Activity: Look at each line of the records and count those with "انتخابات" in them. Please answer with the count alone.

Input records:
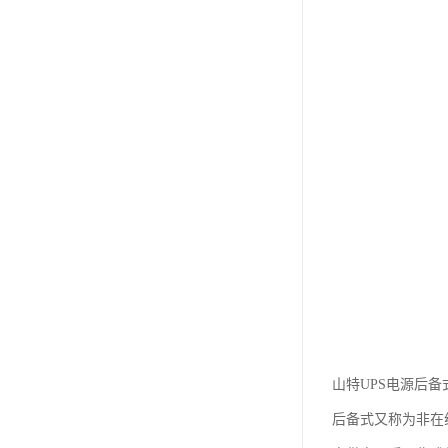
山特UPS电源后
后备式又称为非在线式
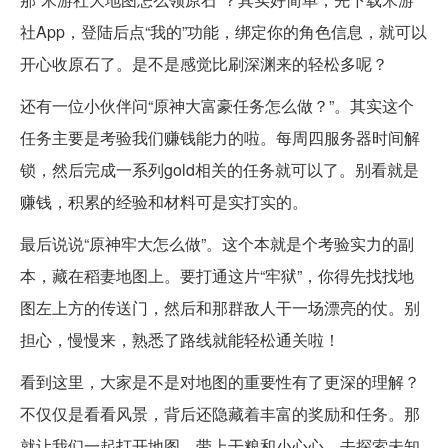
社App，登陆后点“我的”功能，绑定你的角色信息，就可以
开心收原石了。是不是感觉比刷深渊来的轻松多呢？
还有一位小伙伴问“原神大富豪任务怎么做？”。其实这个
任务主要是考验我们赚钱能力的啦。每周四服务器时间解
锁，然后完成一系列gold相关的任务就可以了。别看就是
赚钱，积累的经验和材料可是实打实的。
最后说说“原神牢大怎么做”。这个本就是个考验实力的副
本，藏在稻妻地图上。要打通这片“牢狱”，你得先找找地
图左上方的传送门，然后和那群敌人干一场漂亮的仗。别
担心，慢慢来，熟悉了路线就能轻松通关啦！
看到这里，大家是不是对地图的重要性有了更深的理解？
不仅仅是看看风景，背后还隐藏着丰富的奖励和任务。那
就让我们一起打开地图，带上干粮和小心心，去探索未知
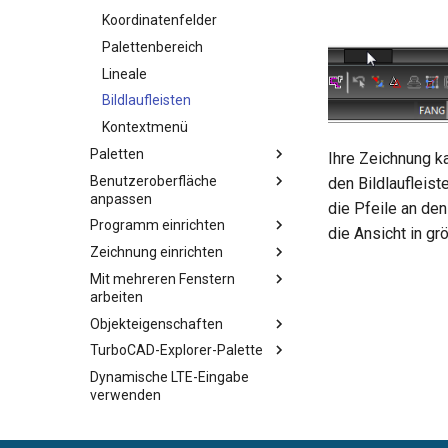
Koordinatenfelder
Palettenbereich
Lineale
Bildlaufleisten
Kontextmenü
Paletten
Ihre Zeichnung ka
Benutzeroberfläche
den Bildlaufleis
anpassen
die Pfeile an den
Programm einrichten
die Ansicht in gr
Zeichnung einrichten
Mit mehreren Fenstern
arbeiten
Objekteigenschaften
TurboCAD-Explorer-Palette
Dynamische LTE-Eingabe
verwenden
Zeichenhilfen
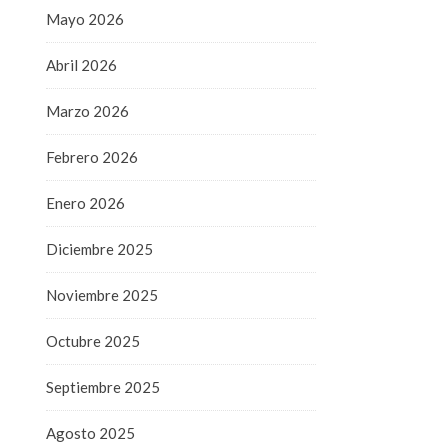
Mayo 2026
Abril 2026
Marzo 2026
Febrero 2026
Enero 2026
Diciembre 2025
Noviembre 2025
Octubre 2025
Septiembre 2025
Agosto 2025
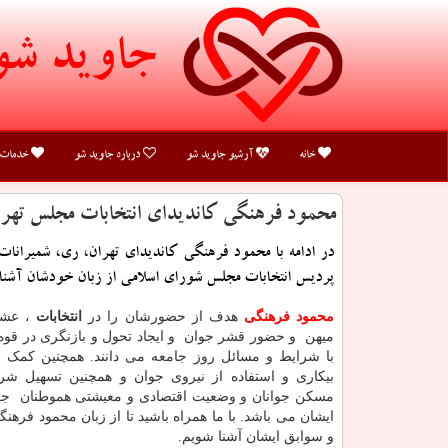
جاوید شو
خانه
آرشیو جاوید شو
درباره جاوید شو
خدمات
محمود فرهنگی كاندیدای انتخابات مجلس تهرا
در ادامه با محمود فرهنگی كاندیدای تهران، ری، شمیرانات
پردیس انتخابات مجلس شورای اسلامی از زبان خودشان آشنا
محمود فرهنگی
هدف از حضورشان را در
انتخابات
، عشق
میهن و حضور قشر جوان و ایجاد تحول و بازنگری در قوه
با شرایط و مسائل روز جامعه می دانند. همچنین کمک
بیکاری و استفاده از نیروی جوان و همچنین تسهیل شرا
مسکن جوانان و وضعیت اقتصادی و معیشتی هموطنان جزو
ایشان می باشد. با ما همراه باشید تا از زبان محمود فرهنگ
و سوابق ایشان آشنا شویم.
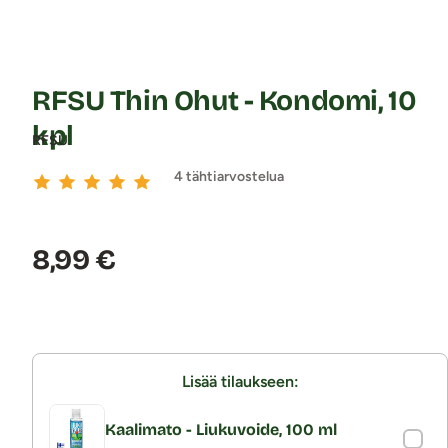
RFSU Thin Ohut - Kondomi, 10
kpl
RFSU
4 tähtiarvostelua
Hinta:
8,99 €
Lisää tilaukseen:
Kaalimato - Liukuvoide, 100 ml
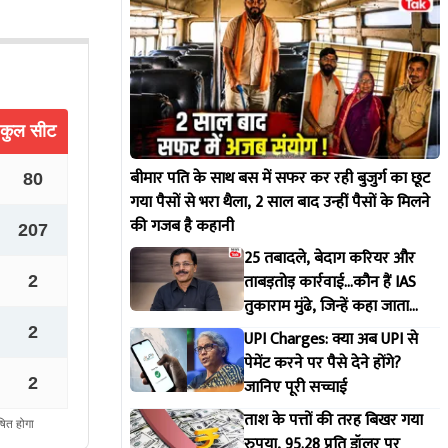
बीमार पति के साथ बस में सफर कर रही बुजुर्ग का छूट
गया पैसों से भरा थैला, 2 साल बाद उन्हीं पैसों के मिलने
की गजब है कहानी
25 तबादले, बेदाग करियर और
ताबड़तोड़ कार्रवाई...कौन हैं IAS
तुकाराम मुंढे, जिन्हें कहा जाता
महाराष्ट्र FDA का 'सिंघम'
UPI Charges: क्या अब UPI से
पेमेंट करने पर पैसे देने होंगे?
जानिए पूरी सच्चाई
ताश के पत्तों की तरह बिखर गया
रुपया, 95.28 प्रति डॉलर पर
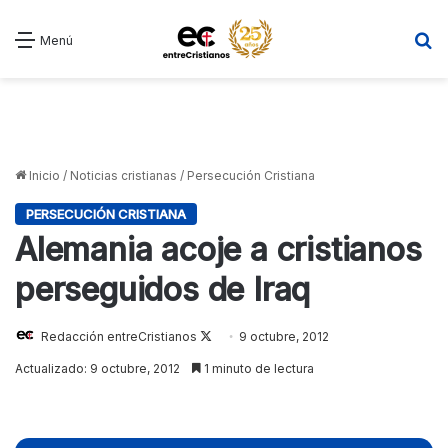
B
Menú
Inicio
/
Noticias cristianas
/
Persecución Cristiana
PERSECUCIÓN CRISTIANA
Alemania acoje a cristianos
perseguidos de Iraq
Redacción entreCristianos
Follow
9 octubre, 2012
on
Actualizado: 9 octubre, 2012
1 minuto de lectura
X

Result of the task: 3